For the gaseous equilibrium represented below, it is observed that greater amounts of PCl3 and Cl2 are produced as the temperature is increased.
PCl5 (g) <==> PCl3 (g) + Cl2 (g)
a) what is the sign of delta S for the reaction? Provide a legitimate rationale for the correct answer.
b) what change, if any, will occur in delta G° for the reaction as the temperature is increased? Provide a legitimate rationale for the correct answer.
To determine the sign of delta S for the reaction, we can consider the changes in entropy associated with the formation of the products and the reactants.
a) The reaction involves the conversion of PCl5 into PCl3 and Cl2, which means that the number of moles of gas increases. The increase in the number of moles of gas generally leads to an increase in entropy. Therefore, we can expect that the delta S for the reaction is positive.

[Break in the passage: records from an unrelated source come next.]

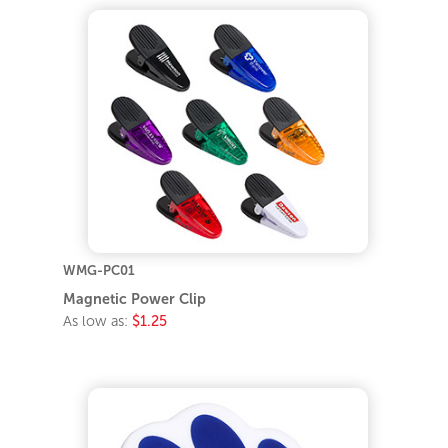
WMG-PC01
Magnetic Power Clip
As low as:
$1.25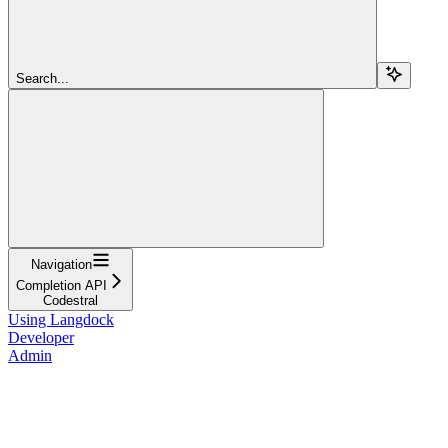
Search...
Navigation
Completion API
Codestral
Using Langdock
Developer
Admin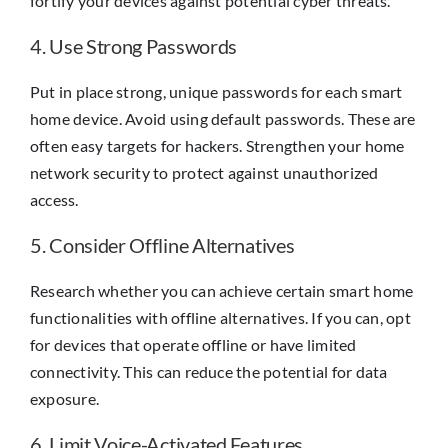
fortify your devices against potential cyber threats.
4. Use Strong Passwords
Put in place strong, unique passwords for each smart
home device. Avoid using default passwords. These are
often easy targets for hackers. Strengthen your home
network security to protect against unauthorized
access.
5. Consider Offline Alternatives
Research whether you can achieve certain smart home
functionalities with offline alternatives. If you can, opt
for devices that operate offline or have limited
connectivity. This can reduce the potential for data
exposure.
6. Limit Voice-Activated Features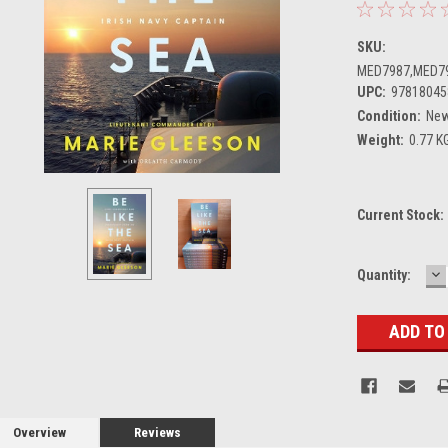
SKU:
MED7987,MED7
UPC:
97818045
Condition:
Ne
Weight:
0.77 K
Current Stock:
D
Quantity:
Q
Overview
Reviews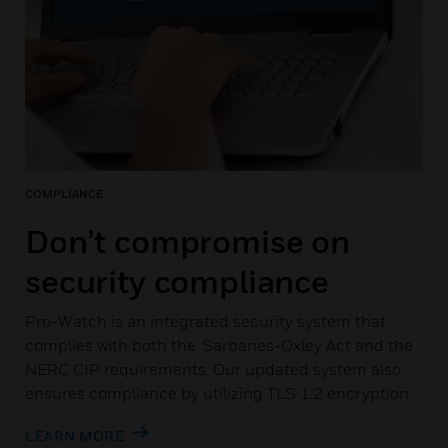
COMPLIANCE
Don’t compromise on
security compliance
Pro-Watch is an integrated security system that
complies with both the Sarbanes-Oxley Act and the
NERC CIP requirements. Our updated system also
ensures compliance by utilizing TLS 1.2 encryption.
LEARN MORE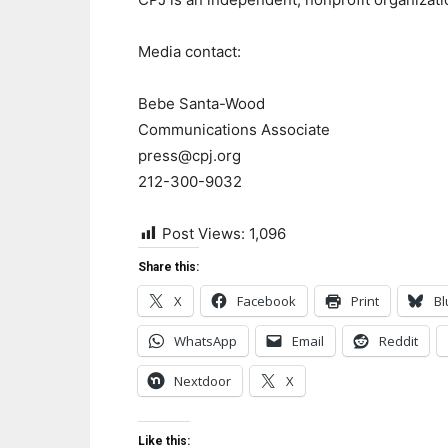
Media contact:
Bebe Santa-Wood
Communications Associate
press@cpj.org
212-300-9032
Post Views:
1,096
Share this:
X
Facebook
Print
Bl
WhatsApp
Email
Reddit
Nextdoor
X
Like this: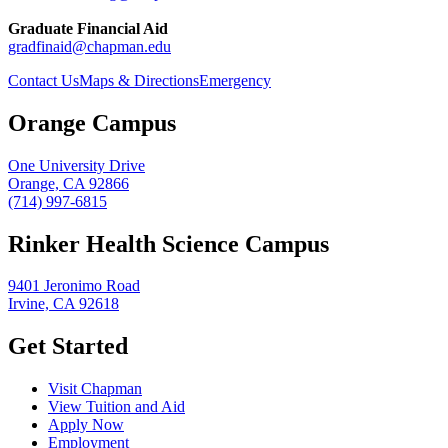
Graduate Financial Aid
gradfinaid@chapman.edu
Contact Us
Maps & Directions
Emergency
Orange Campus
One University Drive
Orange, CA 92866
(714) 997-6815
Rinker Health Science Campus
9401 Jeronimo Road
Irvine, CA 92618
Get Started
Visit Chapman
View Tuition and Aid
Apply Now
Employment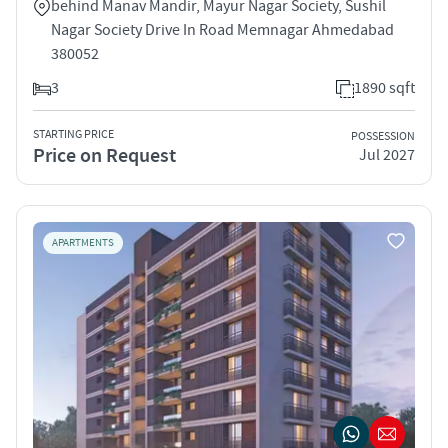
behind Manav Mandir, Mayur Nagar Society, Sushil
Nagar Society Drive In Road Memnagar Ahmedabad
380052
3
1890 sqft
STARTING PRICE
POSSESSION
Price on Request
Jul 2027
APARTMENTS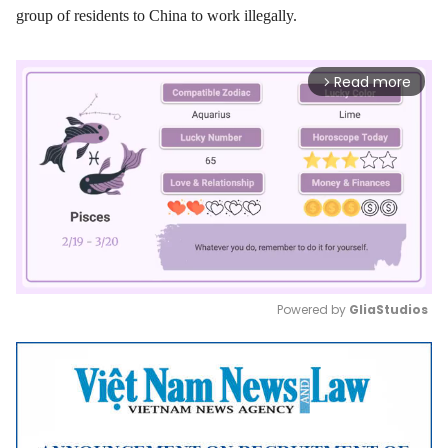
group of residents to China to work illegally.
Read more
arrow_forward_ios
Powered by 
GliaStudios
Mute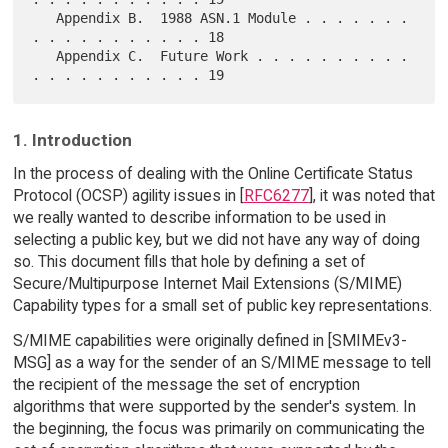
   Appendix B.  1988 ASN.1 Module . . . . . . . 
. . . . . . . . . . . 18

   Appendix C.  Future Work . . . . . . . . . . 
1. Introduction
In the process of dealing with the Online Certificate Status
Protocol (OCSP) agility issues in [
RFC6277
], it was noted that
we really wanted to describe information to be used in
selecting a public key, but we did not have any way of doing
so. This document fills that hole by defining a set of
Secure/Multipurpose Internet Mail Extensions (S/MIME)
Capability types for a small set of public key representations.
S/MIME capabilities were originally defined in [SMIMEv3-
MSG] as a way for the sender of an S/MIME message to tell
the recipient of the message the set of encryption
algorithms that were supported by the sender's system. In
the beginning, the focus was primarily on communicating the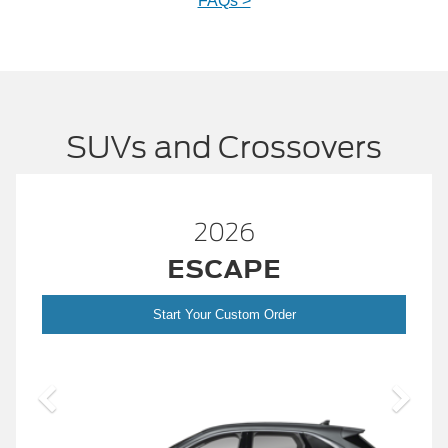
FAQs >
SUVs and Crossovers
26
2026
APE
BRONC
ustom Order
Start Your Custom
2026 Build and 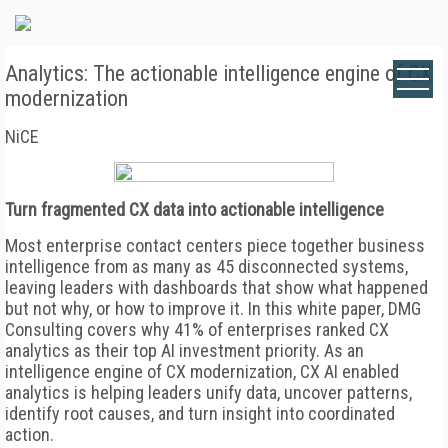
Analytics: The actionable intelligence engine of CX
modernization
NiCE
Turn fragmented CX data into actionable intelligence
Most enterprise contact centers piece together business
intelligence from as many as 45 disconnected systems,
leaving leaders with dashboards that show what happened
but not why, or how to improve it. In this white paper, DMG
Consulting covers why 41% of enterprises ranked CX
analytics as their top AI investment priority. As an
intelligence engine of CX modernization, CX AI enabled
analytics is helping leaders unify data, uncover patterns,
identify root causes, and turn insight into coordinated
action.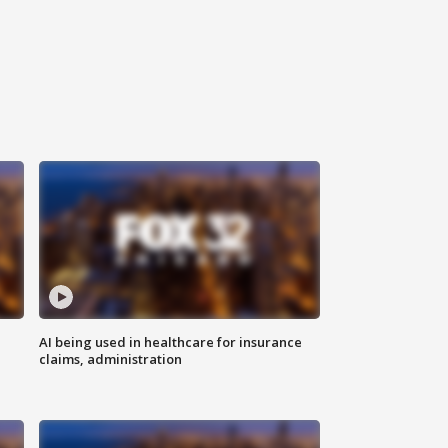
AI being used in healthcare for insurance
claims, administration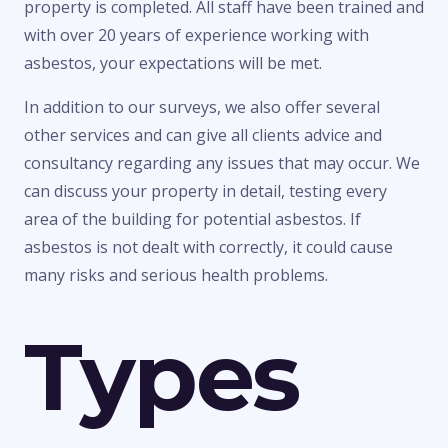
property is completed. All staff have been trained and
with over 20 years of experience working with
asbestos, your expectations will be met.
In addition to our surveys, we also offer several
other services and can give all clients advice and
consultancy regarding any issues that may occur. We
can discuss your property in detail, testing every
area of the building for potential asbestos. If
asbestos is not dealt with correctly, it could cause
many risks and serious health problems.
Types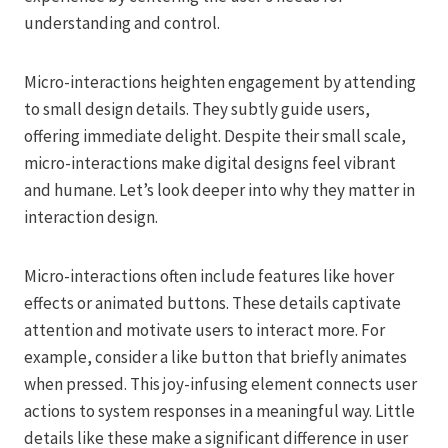
understanding and control.
Micro-interactions heighten engagement by attending
to small design details. They subtly guide users,
offering immediate delight. Despite their small scale,
micro-interactions make digital designs feel vibrant
and humane. Let’s look deeper into why they matter in
interaction design.
Micro-interactions often include features like hover
effects or animated buttons. These details captivate
attention and motivate users to interact more. For
example, consider a like button that briefly animates
when pressed. This joy-infusing element connects user
actions to system responses in a meaningful way. Little
details like these make a significant difference in user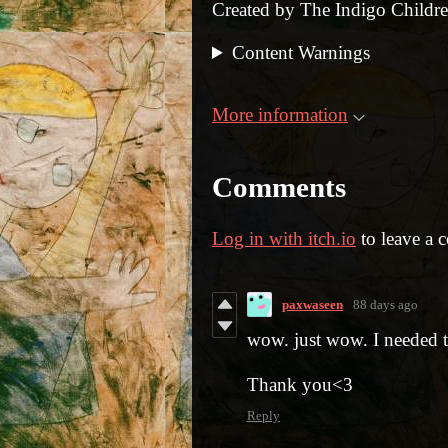
Created by The Indigo Childr
Content Warnings
More information
Comments
Log in with itch.io
to leave a 
paxwaseen
88 days ago
wow. just wow. I needed to
Thank you<3
Reply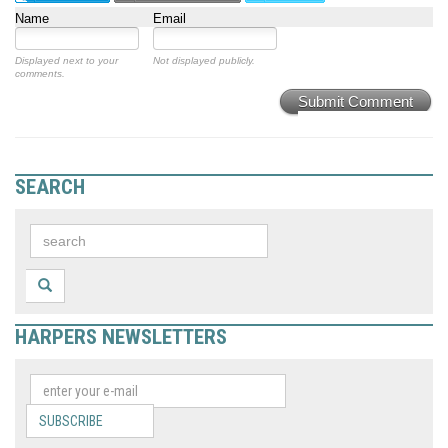
Name
Email
Displayed next to your
Not displayed publicly.
comments.
Submit Comment
SEARCH
HARPERS NEWSLETTERS
SUBSCRIBE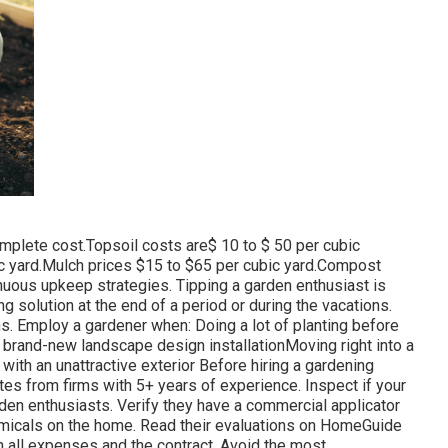
mplete cost.Topsoil costs are$ 10 to $ 50 per cubic
c yard.Mulch prices $15 to $65 per cubic yard.Compost
nuous upkeep strategies. Tipping a garden enthusiast is
g solution at the end of a period or during the vacations.
s. Employ a gardener when: Doing a lot of planting before
 brand-new landscape design installationMoving right into a
ith an unattractive exterior Before hiring a gardening
tes from firms with 5+ years of experience. Inspect if your
den enthusiasts. Verify they have a commercial applicator
 chemicals on the home. Read their evaluations on HomeGuide
h all expenses and the contract. Avoid the most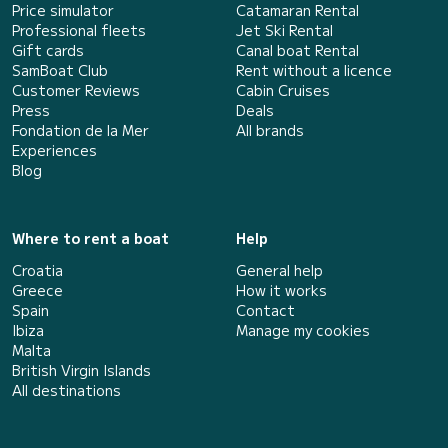
Price simulator
Catamaran Rental
Professional fleets
Jet Ski Rental
Gift cards
Canal boat Rental
SamBoat Club
Rent without a licence
Customer Reviews
Cabin Cruises
Press
Deals
Fondation de la Mer
All brands
Experiences
Blog
Where to rent a boat
Help
Croatia
General help
Greece
How it works
Spain
Contact
Ibiza
Manage my cookies
Malta
British Virgin Islands
All destinations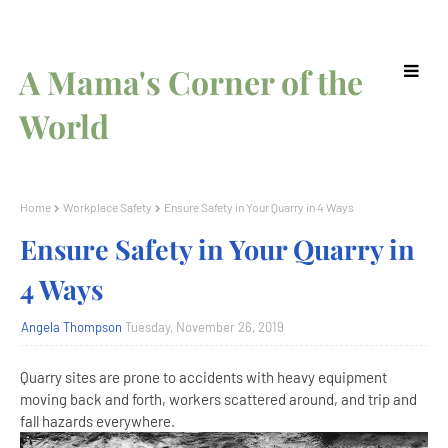
A Mama's Corner of the
World
Home
Workplace Safety
Ensure Safety in Your Quarry in 4 Ways
Ensure Safety in Your Quarry in
4 Ways
Angela Thompson
Tuesday, November 26, 2019
Quarry sites are prone to accidents with heavy equipment
moving back and forth, workers scattered around, and trip and
fall hazards everywhere.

To calculate the change in Gibbs free energy (delta G°) for the reaction as the temperature increases, we need to consider the relationship between delta G° and temperature.
b) The equation that relates delta G°, delta H° (change in enthalpy), and delta S° (change in entropy) is:
delta G° = delta H° - T * delta S°
where T is the temperature in Kelvin.
Considering the equation, we can see that as the temperature increases, the value of T * delta S° term becomes larger. If delta S° is positive (as we determined in part a), the T * delta S° term will have a positive contribution to delta G°. This means that the change in delta G° will become less negative or possibly even positive.
In other words, as the temperature increases, the change in Gibbs free energy (delta G°) for the reaction becomes less favorable or more positive. Therefore, the reaction becomes less spontaneous as the temperature increases.
It's important to note that while this explanation is based on general trends, actual values and the precise behavior of the reaction would require more specific information such as the actual values of delta H° and delta S° for the reaction.